Alias {RAINBOW_WEB_PATH} /var/www
<VirtualHost *>
        ServerAdmin webmaster@localhost

        DocumentRoot /var/www
        <Directory />
                Options FollowSymLinks
                AllowOverride None
        </Directory>
        <Directory /var/www/>
                Options Indexes FollowSymLinks MultiViews
                AllowOverride None
                Order allow,deny
                allow from all
        </Directory>

        ScriptAlias /cgi-bin/ /usr/lib/cgi-bin/
        <Directory "/usr/lib/cgi-bin">
                AllowOverride None
                Options +ExecCGI -MultiViews +SymLinksIfOwnerMatch
                Order allow,deny
                Allow from all
        </Directory>

        ErrorLog ${APACHE_LOG_DIR}/error.log

        # Possible values include: debug, info, notice, warn, error, crit,
        # alert, emerg.
        LogLevel warn

        CustomLog ${APACHE_LOG_DIR}/access.log combined
</VirtualHost>

Startup Script

Create the ~/Projects/webapp_php/source/rc.local file with the following content:

#!/bin/sh -e
#
# rc.local
#

# Update config files with NASOS informations
APACHE_TEMPLATE_DEFAULT_SITE="/etc/default.apache_template"
APACHE_TEMPLATE_PORTS_CONF="/etc/ports.conf.apache_template"
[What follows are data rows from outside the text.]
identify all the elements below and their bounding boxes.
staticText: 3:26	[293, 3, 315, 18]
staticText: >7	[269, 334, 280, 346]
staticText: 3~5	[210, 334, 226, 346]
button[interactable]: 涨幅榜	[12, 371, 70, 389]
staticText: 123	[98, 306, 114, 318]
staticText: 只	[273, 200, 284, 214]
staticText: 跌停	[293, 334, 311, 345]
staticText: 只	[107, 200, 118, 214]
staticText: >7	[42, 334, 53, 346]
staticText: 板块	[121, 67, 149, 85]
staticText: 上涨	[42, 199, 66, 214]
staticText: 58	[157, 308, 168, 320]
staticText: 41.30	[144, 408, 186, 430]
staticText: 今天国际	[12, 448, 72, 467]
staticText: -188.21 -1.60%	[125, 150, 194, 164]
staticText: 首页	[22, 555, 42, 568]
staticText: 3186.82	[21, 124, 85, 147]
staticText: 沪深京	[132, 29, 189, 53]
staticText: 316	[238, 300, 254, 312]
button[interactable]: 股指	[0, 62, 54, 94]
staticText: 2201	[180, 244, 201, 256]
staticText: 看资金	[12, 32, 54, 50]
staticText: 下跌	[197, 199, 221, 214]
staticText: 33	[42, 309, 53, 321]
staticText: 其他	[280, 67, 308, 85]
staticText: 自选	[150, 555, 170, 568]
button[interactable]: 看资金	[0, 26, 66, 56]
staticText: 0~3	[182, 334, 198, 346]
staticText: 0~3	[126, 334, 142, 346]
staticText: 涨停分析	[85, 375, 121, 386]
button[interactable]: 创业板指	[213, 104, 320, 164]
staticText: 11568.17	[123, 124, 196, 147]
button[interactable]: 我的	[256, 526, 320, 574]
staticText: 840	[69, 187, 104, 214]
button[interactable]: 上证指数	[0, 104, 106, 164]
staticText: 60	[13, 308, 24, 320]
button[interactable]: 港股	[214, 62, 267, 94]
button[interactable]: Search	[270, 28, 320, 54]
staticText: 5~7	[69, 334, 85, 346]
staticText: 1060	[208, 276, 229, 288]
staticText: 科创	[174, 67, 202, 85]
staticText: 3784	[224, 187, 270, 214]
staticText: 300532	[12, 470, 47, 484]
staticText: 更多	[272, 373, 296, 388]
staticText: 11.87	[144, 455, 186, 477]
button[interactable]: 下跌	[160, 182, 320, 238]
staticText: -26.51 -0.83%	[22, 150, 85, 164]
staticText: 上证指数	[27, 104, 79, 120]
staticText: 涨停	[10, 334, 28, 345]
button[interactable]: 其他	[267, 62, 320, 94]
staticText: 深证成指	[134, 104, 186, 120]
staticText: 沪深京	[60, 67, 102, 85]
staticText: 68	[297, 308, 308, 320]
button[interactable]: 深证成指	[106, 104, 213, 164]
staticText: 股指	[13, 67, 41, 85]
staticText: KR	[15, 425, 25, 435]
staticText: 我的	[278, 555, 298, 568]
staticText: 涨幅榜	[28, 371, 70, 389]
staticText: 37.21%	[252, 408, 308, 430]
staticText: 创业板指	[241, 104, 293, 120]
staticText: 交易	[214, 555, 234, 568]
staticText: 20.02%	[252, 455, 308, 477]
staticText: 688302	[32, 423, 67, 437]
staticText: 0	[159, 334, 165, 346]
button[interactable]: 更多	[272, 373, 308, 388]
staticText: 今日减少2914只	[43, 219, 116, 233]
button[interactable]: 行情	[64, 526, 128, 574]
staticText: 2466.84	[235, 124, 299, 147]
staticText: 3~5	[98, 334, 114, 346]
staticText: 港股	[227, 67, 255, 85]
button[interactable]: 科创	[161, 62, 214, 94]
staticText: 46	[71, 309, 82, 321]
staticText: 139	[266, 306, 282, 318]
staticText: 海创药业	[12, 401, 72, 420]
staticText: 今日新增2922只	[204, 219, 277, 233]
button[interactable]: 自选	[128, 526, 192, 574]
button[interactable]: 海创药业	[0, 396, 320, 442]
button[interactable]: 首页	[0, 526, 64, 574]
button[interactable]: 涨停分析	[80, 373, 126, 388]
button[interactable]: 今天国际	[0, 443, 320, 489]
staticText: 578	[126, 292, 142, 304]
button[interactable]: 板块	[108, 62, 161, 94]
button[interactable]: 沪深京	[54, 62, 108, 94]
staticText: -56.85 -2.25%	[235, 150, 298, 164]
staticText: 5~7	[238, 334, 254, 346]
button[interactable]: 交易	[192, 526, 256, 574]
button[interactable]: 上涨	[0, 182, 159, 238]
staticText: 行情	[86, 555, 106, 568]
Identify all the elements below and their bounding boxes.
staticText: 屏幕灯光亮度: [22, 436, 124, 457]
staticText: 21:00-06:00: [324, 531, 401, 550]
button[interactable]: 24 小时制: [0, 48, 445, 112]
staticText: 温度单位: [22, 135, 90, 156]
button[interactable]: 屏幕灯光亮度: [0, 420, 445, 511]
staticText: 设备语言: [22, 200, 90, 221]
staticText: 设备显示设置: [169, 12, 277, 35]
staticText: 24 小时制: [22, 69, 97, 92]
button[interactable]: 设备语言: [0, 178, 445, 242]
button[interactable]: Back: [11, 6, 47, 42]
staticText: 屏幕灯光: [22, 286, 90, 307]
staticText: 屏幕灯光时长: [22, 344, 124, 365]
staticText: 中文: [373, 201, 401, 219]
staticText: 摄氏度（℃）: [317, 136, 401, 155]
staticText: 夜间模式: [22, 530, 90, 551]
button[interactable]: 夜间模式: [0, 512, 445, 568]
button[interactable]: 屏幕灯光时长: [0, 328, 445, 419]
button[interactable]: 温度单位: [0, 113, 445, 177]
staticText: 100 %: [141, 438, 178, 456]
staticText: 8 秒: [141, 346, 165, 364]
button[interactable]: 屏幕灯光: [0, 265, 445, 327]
sed "s,{RAINBOW_WEB_PATH},$RAINBOW_WEB_PATH,g" $APACHE_TEMPLATE_DEFAULT_SITE > /etc/apache2/sites-available/default
sed "s/{RAINBOW_PORT_WEB_UI}/$RAINBOW_PORT_WEB_UI/g" $APACHE_TEMPLATE_PORTS_CONF > /etc/apache2/ports.conf


service apache2 $1

exit 0

Build Script

Create the ~/Projects/webapp_php/build.sh file with the following content:

#!/bin/bash

install -m 755 /home/source/rc.local /etc
install -m 644 /home/source/default.apache_template /etc/default.apache_template
install -m 644 /home/source/ports.conf.apache_template /etc/ports.conf.apache_template
install -m 644 /home/source/unicorn_api.conf /etc/unicorn_api.conf
rm -rf /var/www/*
cp -r /home/source/www/* /var/www/

exit 0

Build the App

You can then build the app using:

sudo rainbow --build ~/Projects/webapp_php
sudo rainbow --pack ~/Projects/webapp_php

Then .rbw package is available in:

~/Projects/webapp_php/build/x86_64/com.nasos.webapp_php-1.0-x86_64.rbw

The app cannot be tested inside the NASOS SDK VM, since it uses the NAS API. This means it needs to be installed on an actual NAS for testing. Please refer to the Debugging you App for details.

You will need to install the app and its dependencies on a NAS device, get the app’s URL and open it in a web browser.

You should get something like:

Testing the App

As can be seen, the app allows login in and out, and performing some API calls.